While staying there with his wife Magda, played by Lana Mushtaq, his gaze falls on his neighbor Hala. The beautiful and recently divorced translator, played by Hana Shiha, is staying there to secretly rendezvous with her lover Hesham, a struggling actor played by Hany El-Metennawy.

But the veteran director's star-studded ensemble crosses the boundaries of the personal into the realm of the social.

The crossing is made possible through Ahmed Dawood 's character Gom'aa. The resort's fifth inhabitant just finished his military service and has come to temporarily fill in for his brother as the gardener for the cabins.

"I wanted to mock the social relationships of Hala’s class. To do that, I wanted us to see the film through the eyes of Gom'aa's character, who is watching this unfamiliar world," Khan told StepFeed.

"The difference in social class between Gom'aa and the people living in the resort causes some turmoil in his personality and makes him do some strange antics."

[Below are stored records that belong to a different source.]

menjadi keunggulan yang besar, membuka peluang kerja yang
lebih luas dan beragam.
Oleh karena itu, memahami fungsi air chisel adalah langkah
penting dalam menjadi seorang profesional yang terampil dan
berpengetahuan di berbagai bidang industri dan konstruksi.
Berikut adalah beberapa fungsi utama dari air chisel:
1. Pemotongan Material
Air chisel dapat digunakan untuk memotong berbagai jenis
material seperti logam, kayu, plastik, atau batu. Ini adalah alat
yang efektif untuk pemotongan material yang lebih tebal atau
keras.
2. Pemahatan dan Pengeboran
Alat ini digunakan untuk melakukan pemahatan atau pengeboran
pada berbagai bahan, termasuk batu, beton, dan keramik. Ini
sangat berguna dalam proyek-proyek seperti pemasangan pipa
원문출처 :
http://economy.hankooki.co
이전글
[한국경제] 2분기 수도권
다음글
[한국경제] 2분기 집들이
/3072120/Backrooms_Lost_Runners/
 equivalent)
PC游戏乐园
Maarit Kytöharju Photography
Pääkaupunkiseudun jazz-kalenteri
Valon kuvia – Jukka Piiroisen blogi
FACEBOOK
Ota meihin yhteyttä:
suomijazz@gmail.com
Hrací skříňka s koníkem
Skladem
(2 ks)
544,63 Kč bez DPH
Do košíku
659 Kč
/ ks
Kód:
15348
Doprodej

"Before the Summer Crowds" chronicles the journey of an outsider, as he immerses himself in a world where people score points for who got their overpriced seaside spot first, judge others for doing in public what they do in private and all the while claim they're above it all.

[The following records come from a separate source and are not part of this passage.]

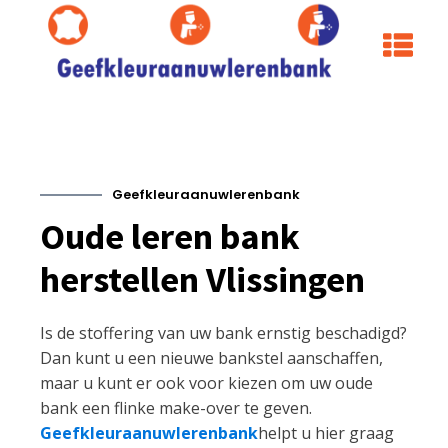
Geefkleuraanuwlerenbank
Oude leren bank
herstellen Vlissingen
Is de stoffering van uw bank ernstig beschadigd?
Dan kunt u een nieuwe bankstel aanschaffen,
maar u kunt er ook voor kiezen om uw oude
bank een flinke make-over te geven.
Geefkleuraanuwlerenbank
helpt u hier graag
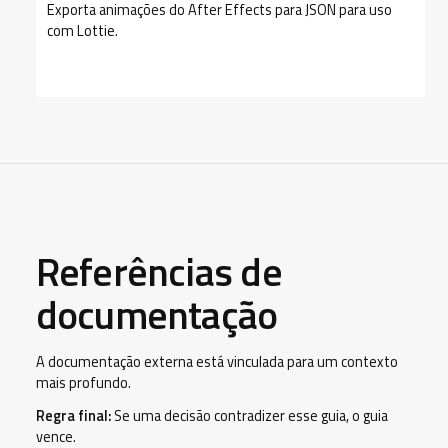
Exporta animações do After Effects para JSON para uso
com Lottie.
Referências de
documentação
A documentação externa está vinculada para um contexto
mais profundo.
Regra final:
Se uma decisão contradizer esse guia, o guia
vence.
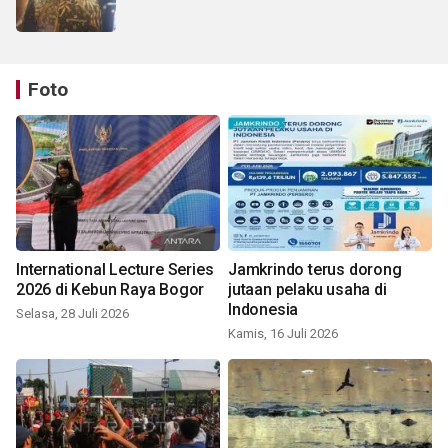
Foto
International Lecture Series
Jamkrindo terus dorong
2026 di Kebun Raya Bogor
jutaan pelaku usaha di
Indonesia
Selasa, 28 Juli 2026
Kamis, 16 Juli 2026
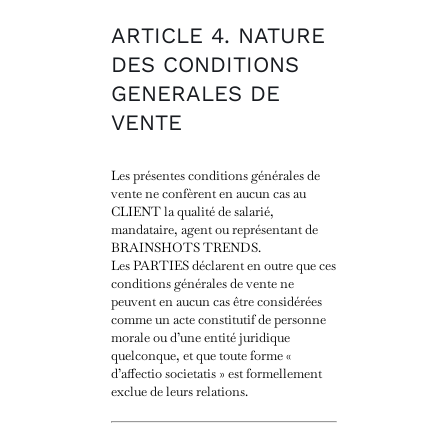
ARTICLE 4. NATURE
DES CONDITIONS
GENERALES DE
VENTE
Les présentes conditions générales de
vente ne confèrent en aucun cas au
CLIENT la qualité de salarié,
mandataire, agent ou représentant de
BRAINSHOTS TRENDS.
Les PARTIES déclarent en outre que ces
conditions générales de vente ne
peuvent en aucun cas être considérées
comme un acte constitutif de personne
morale ou d’une entité juridique
quelconque, et que toute forme «
d’affectio societatis » est formellement
exclue de leurs relations.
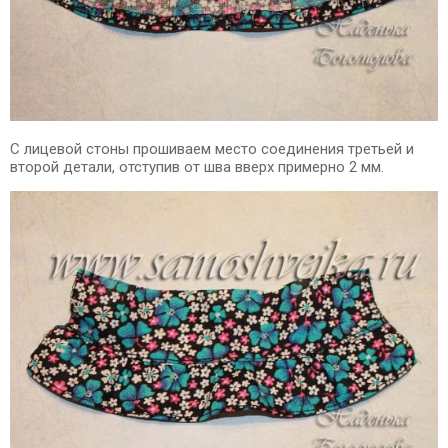
С лицевой стоны прошиваем место соединения третьей и
второй детали, отступив от шва вверх примерно 2 мм.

Khan, one of the pioneers of realism in Egyptian cinema, unsurprisingly crafted his social commentary from real-life experience.

His inspiration came from his own personal experience staying in a near-empty Egyptian resort before the summer, which got him thinking about the people who stay in these resorts at that time of year and their secrets.

Adding to the realistic feel of the film is Khan's choice to shoot in an actual resort without added props. Khan also chose to shoot the film in one month in its actual sequence of events, Shiha said she was most impressed with this aspect of filming, describing it as a "camp which lasted for a month on the shore, which created this state of freedom."

"I believe that it will take the audience to another place, to black and white cinema, a cinema of dreamy romance, taking us all back to beauty," she added.

After enjoying a well-received run on the festival circuit, which included the Dubai International Film Festival, the film was recently released in Egyptian theaters by Cairo and Abu Dhabi-based distributor Mad Solutions . It is set for release in Dubai and Abu Dhabi on April 28 and in Tunisia, Iraq and Oman in early May.

Khan hopes the audience can see a reflection of reality in the film, which he says is "very clear in the choice of characters and behaviors as well as the hidden motives which one can discover throughout the film."

But despite the fact that the story, which Khan describes as a "quest for love with a sense of humor," satirizes the flawed hypocrisies of Egypt's wealthiest, Khan doesn't allow the film to pass its own verdict. He is leaving that to the audience.

"I don't think I am qualified enough as a social examiner of any class of Egyptian society, I would rather be considered just an observer not a judge," he said.